Monday, May 19, 2014

U.S. Rep. David Scott: Congressman John Lewis is a 'turncoat' for stance on controversial judicial nominee (Update)

Posted By on Mon, May 19, 2014 at 3:41 PM

"John Lewis has betrayed Georgia if this is his new position. He is speaking for the White House and not women, African-Americans and gays with his new position, and he has turned his back on his own supporters."

U.S. Rep. David Scott, D-Atlanta, calls out Congressman John Lewis for failing to speak out against Georgia Court of Appeals Judge Michael Boggs, a controversial federal judicial nominee that's reportedly dividing congressional black caucus members. The selection of Boggs, a former state lawmaker who once voted to keep the confederate symbol in Georgia's flag, is part of a deal made between President Barack Obama and U.S. Sens. Johnny Isakson and Saxby Chambliss to allow 11th Circuit Court of Appeals nominee Jill Pryor, one of the president's picks, to be approved. (via the AJC, Huffington Post)

To save CL time from painstakingly documenting every comment people say, we've created 'Soundbites' to call attention to their remarks.

UPDATE, 3:40 p.m.: Lewis has issued the following statement saying that he would vote against Boggs' confirmation if he could:

I have fought long and hard and even put my life on the line for the cause of equal rights and social justice. My commitment to these ideals has never changed, and my record is solid and unwavering. I take a back-seat to no one and have been at the forefront for decades in defense of the right to marry, a women's right to choose, and the imperative of non-violence as a means of dissent. I have worked tirelessly to rid Georgia, the South, and this nation from the stain of racial discrimination in any form, including the display of Confederate emblems in the Georgia state flag. I am not about to change that position now.

"I have tried to refrain from making public statements out of respect for my colleagues and the Senate process. I believe it is important to allow each candidate to be evaluated according to his or her own merits and to allow the Senate judicial nomination process to take its course. This willingness to permit due process is all that I have indicated in any conversation I may have had with my colleagues. I did not at any time indicate my support for the Boggs nomination or say that he had the backing of the African American community in Georgia.

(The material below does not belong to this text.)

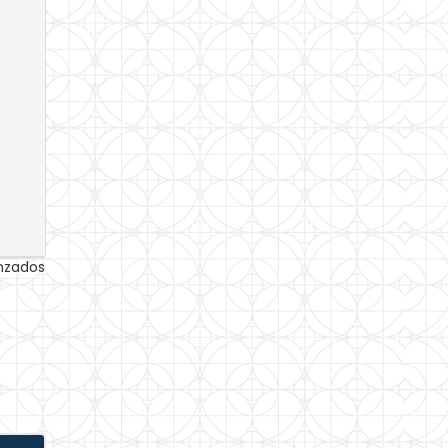
anzados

"Based on the evidence revealed during this hearing, I do not support the confirmation of Michael Boggs to the federal bench. His record is in direct opposition to everything I have stood for during my career, and his misrepresentation of that record to the committee is even more troubling. The testimony suggests Boggs may allow his personal political leanings to influence his impartiality on the bench. I do not have a vote in the Senate, but if I did I would vote against the confirmation of Michael Boggs."